LIPUS induced cytoskeleton remodeling and vinculin redistribution after irradiation via a RhoA/ROCK signaling pathway. The cells were divided into four groups: the control group (d) that received no treatments; the radiation group (e) that was irradiated with 4 Gy of X-ray for 12 h; the LIPUS group (f) that was exposed to 2 h of LIPUS treatment after irradiation for 12 h; and the inhibitor group (g) that was subjected to Y-27632 30 min before the LIPUS treatment. Then, the cells were immunostained with F-actin (D1, E1, F1, and G1) and counter stained with TRITC-vinculin (D2, E2, F2, and G2) and DAPI (D3, E3, F3, and G3).

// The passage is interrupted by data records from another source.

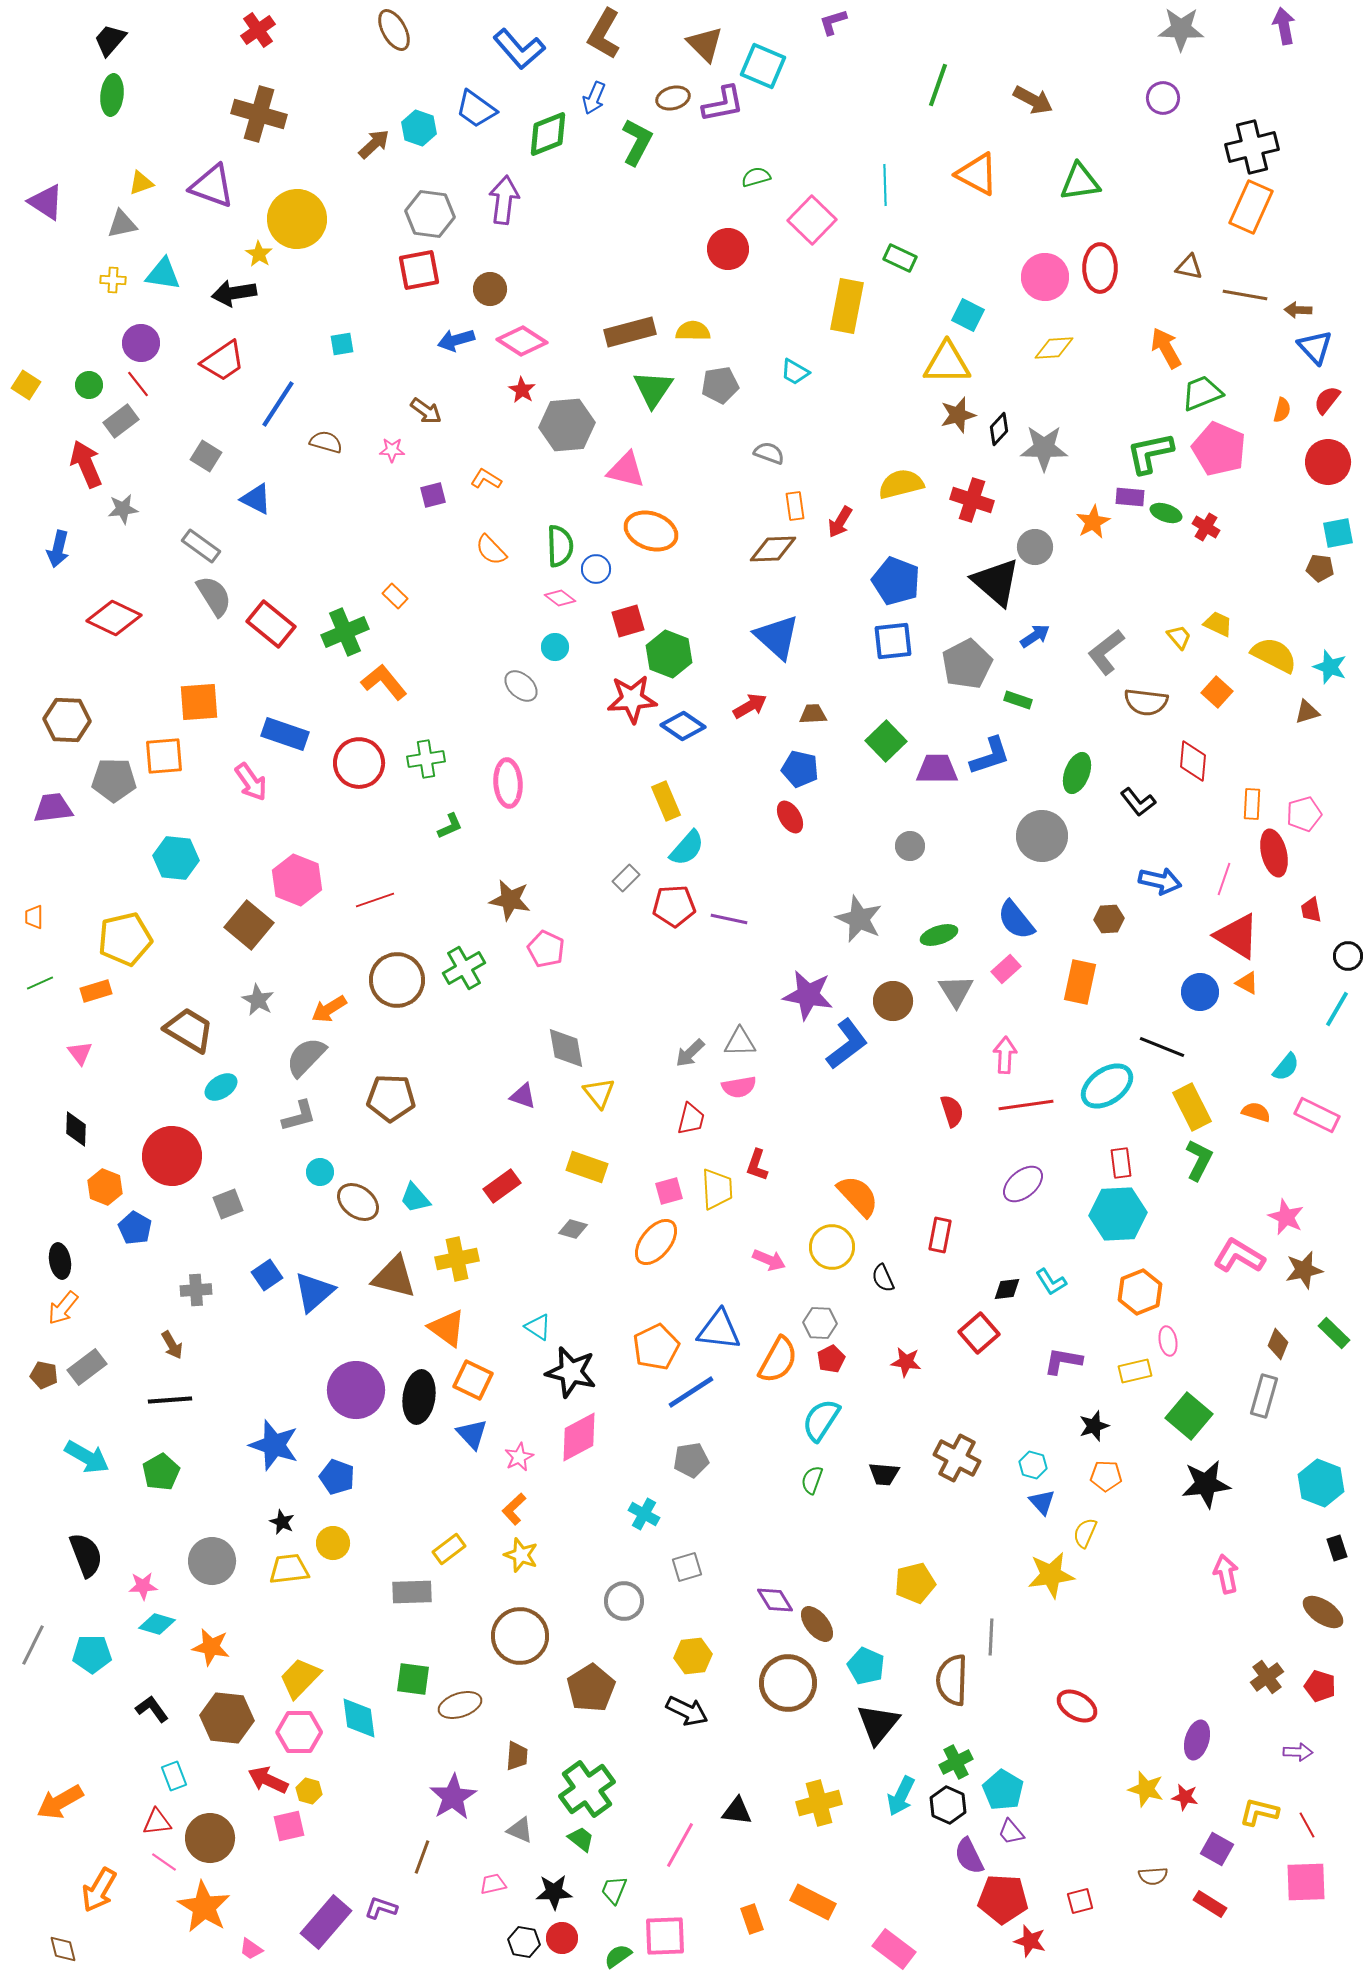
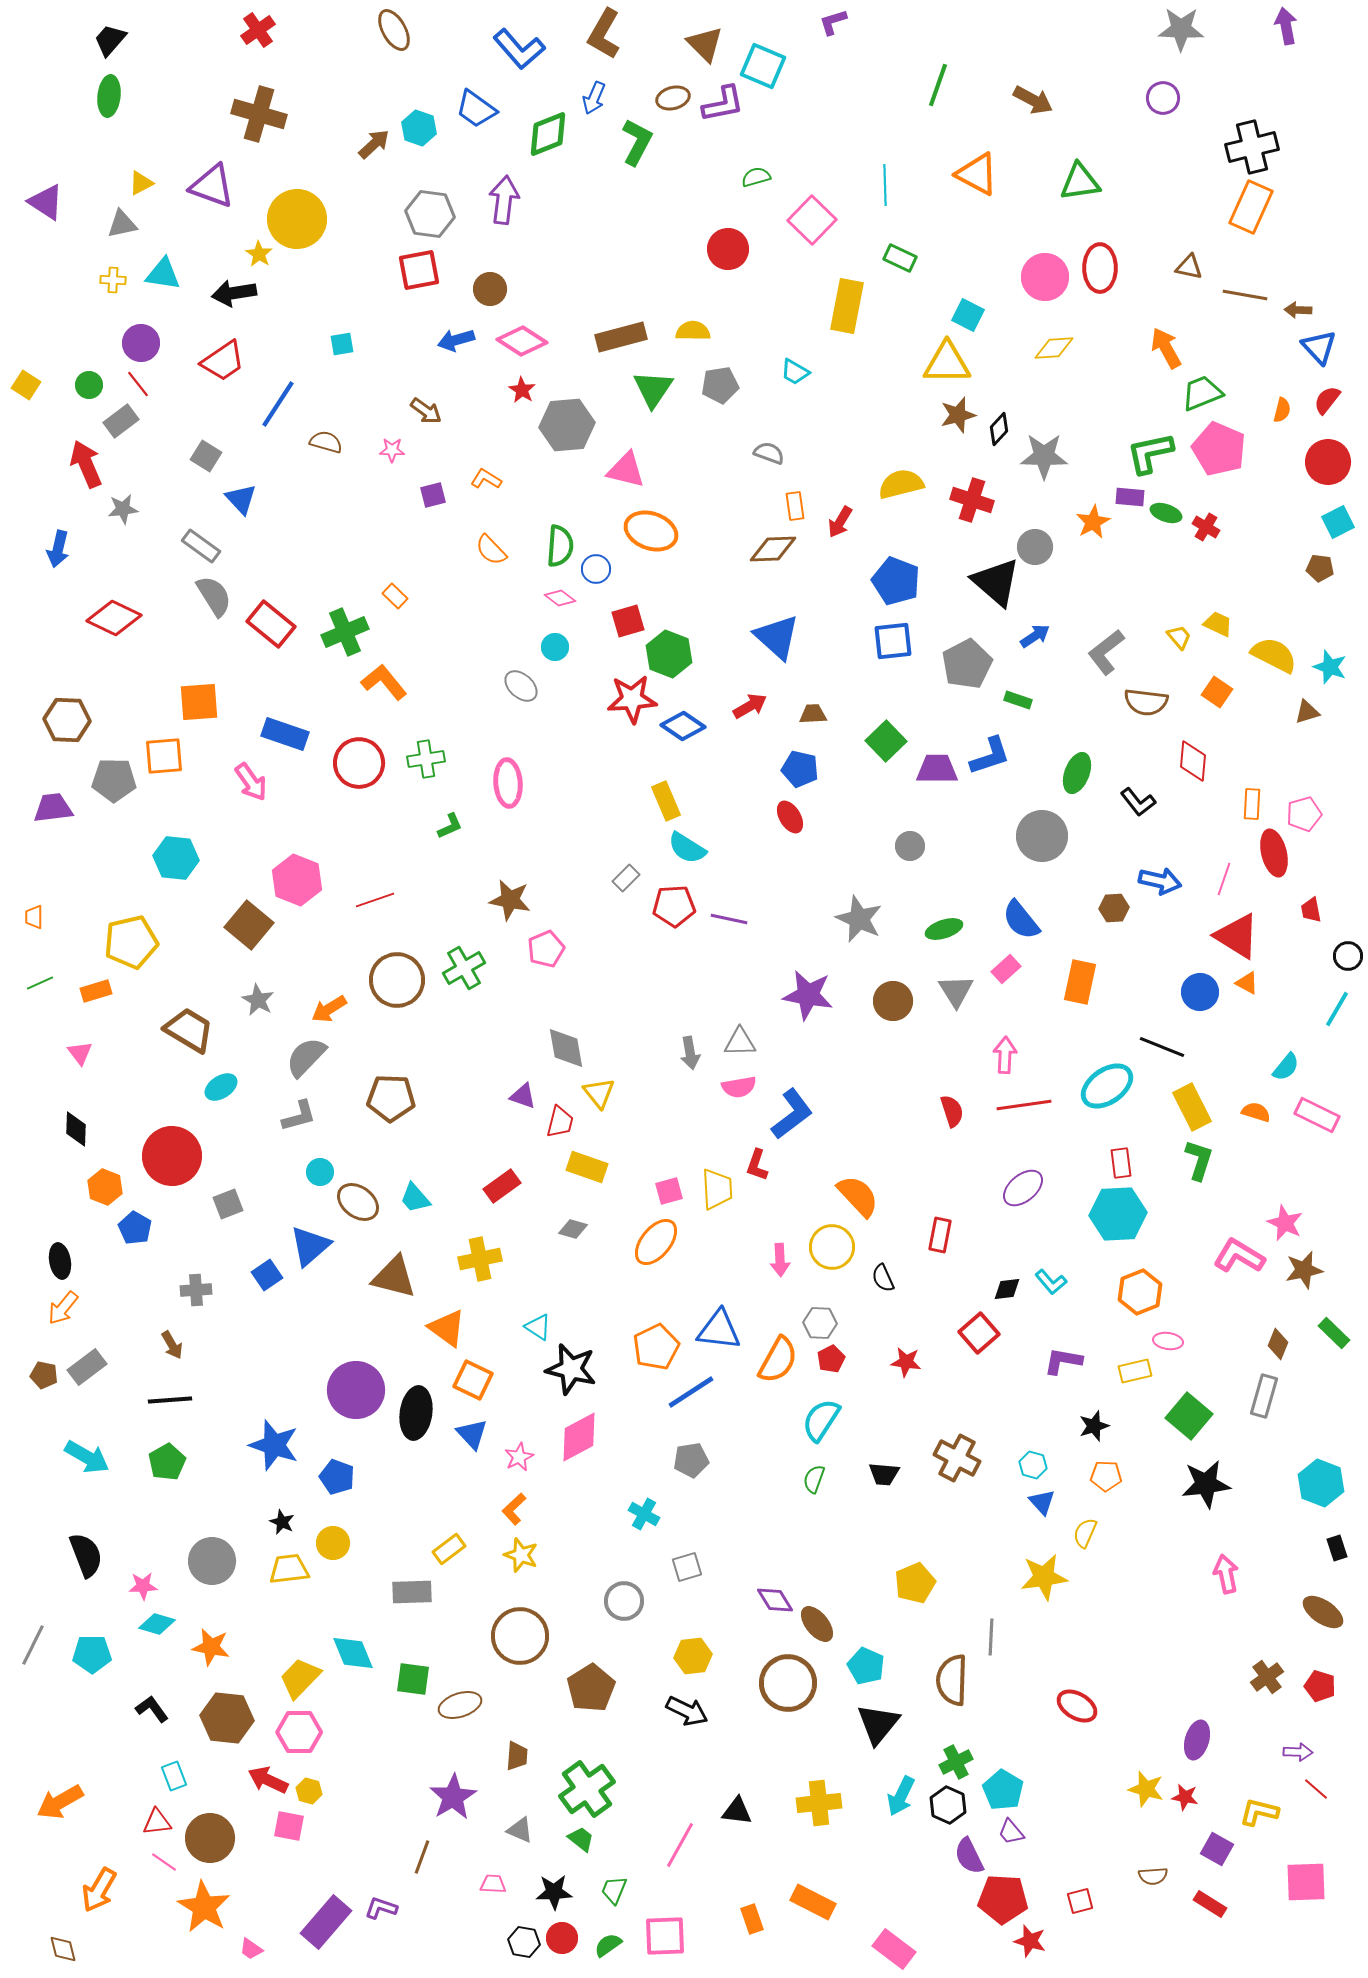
purple arrow at (1284, 26): moved 2 px right
green ellipse at (112, 95): moved 3 px left, 1 px down
yellow triangle at (141, 183): rotated 8 degrees counterclockwise
brown rectangle at (630, 332): moved 9 px left, 5 px down
blue triangle at (1315, 347): moved 4 px right
gray star at (1044, 448): moved 8 px down
blue triangle at (256, 499): moved 15 px left; rotated 20 degrees clockwise
cyan square at (1338, 533): moved 11 px up; rotated 16 degrees counterclockwise
green semicircle at (560, 546): rotated 6 degrees clockwise
orange square at (1217, 692): rotated 8 degrees counterclockwise
cyan semicircle at (687, 848): rotated 81 degrees clockwise
brown hexagon at (1109, 919): moved 5 px right, 11 px up
blue semicircle at (1016, 920): moved 5 px right
green ellipse at (939, 935): moved 5 px right, 6 px up
yellow pentagon at (125, 939): moved 6 px right, 3 px down
pink pentagon at (546, 949): rotated 24 degrees clockwise
blue L-shape at (847, 1044): moved 55 px left, 70 px down
gray arrow at (690, 1053): rotated 56 degrees counterclockwise
red line at (1026, 1105): moved 2 px left
red trapezoid at (691, 1119): moved 131 px left, 3 px down
green L-shape at (1199, 1160): rotated 9 degrees counterclockwise
purple ellipse at (1023, 1184): moved 4 px down
pink star at (1286, 1217): moved 1 px left, 6 px down
yellow cross at (457, 1259): moved 23 px right
pink arrow at (769, 1260): moved 11 px right; rotated 64 degrees clockwise
cyan L-shape at (1051, 1282): rotated 8 degrees counterclockwise
blue triangle at (314, 1292): moved 4 px left, 46 px up
pink ellipse at (1168, 1341): rotated 72 degrees counterclockwise
black star at (571, 1372): moved 3 px up
black ellipse at (419, 1397): moved 3 px left, 16 px down
green pentagon at (161, 1472): moved 6 px right, 10 px up
green semicircle at (812, 1480): moved 2 px right, 1 px up
yellow star at (1051, 1575): moved 7 px left, 2 px down
yellow pentagon at (915, 1583): rotated 9 degrees counterclockwise
cyan diamond at (359, 1718): moved 6 px left, 65 px up; rotated 15 degrees counterclockwise
yellow cross at (819, 1803): rotated 9 degrees clockwise
red line at (1307, 1825): moved 9 px right, 36 px up; rotated 20 degrees counterclockwise
pink square at (289, 1826): rotated 24 degrees clockwise
pink trapezoid at (493, 1884): rotated 16 degrees clockwise
green semicircle at (618, 1956): moved 10 px left, 11 px up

Graphs D4, E4, F4, and G4 are the merged images. The white arrowheads represent the changes in the cytoskeleton. The yellow arrowheads represent the changes in the vinculin distribution. Scale bars 50 μm.

Figure 5

LIPUS initiated the recovery of cell viability and osteogenic differentiation capacity after radiation exposure via a RhoA/ROCK signaling pathway. In (a), CCK-8 activity at day 3 was analyzed. The optical density was measured at 450 nm using a microplate reader. In (b), group division was conducted as previously described. To assess the osteogenic differentiation activity, ALP activity was measured and scored. Absorbance was read at a wavelength of 450 nm. At the end of the experiment, the ALP levels were normalized to the total protein content. In (c), the osteogenic gene (Runx2, ALP, and OCN) expression of M-BMMSCs after incubation with osteogenic differentiation medium for 7 d was detected by quantitative real-time RT-PCR. In (d) and (e), the mineral formation of M-BMMSCs under osteogenic differentiation medium for 28 d was detected by alizarin red staining. Staining semiquantification was done by dissolving with leaching solution. All of the data represented the average ± SD from three separate experiments. Each sample was repeated in triplicate. ∗p < 0.05.

Figure 6

LIPUS elevated the decrease in the p-FAK/FAK ratio induced by radiation via the RhoA/ROCK signaling pathway. Cells from the different groups were treated as previously described. Cell lysates were then analyzed for FAK (a), and p-FAK (b) using western blot. β-Actin was used as an internal reference. The ratio of p-FAK/FAK was also determined (c). The results are representative of those obtained in three separate experiments. Each sample was repeated in triplicate. ∗p < 0.05.

Figure 7

LIPUS attenuated the inhibitory effects of radiation on the RhoA/ROCK signaling pathway. Cells from the different groups were treated as previously described. The cell lysates were then analyzed for RhoA (a), ROCK (b), and vinculin (c) using western blot. β-Actin was used as an internal reference. The results are representative of those obtained in three separate experiments. Each sample was repeated in triplicate. ∗p < 0.05.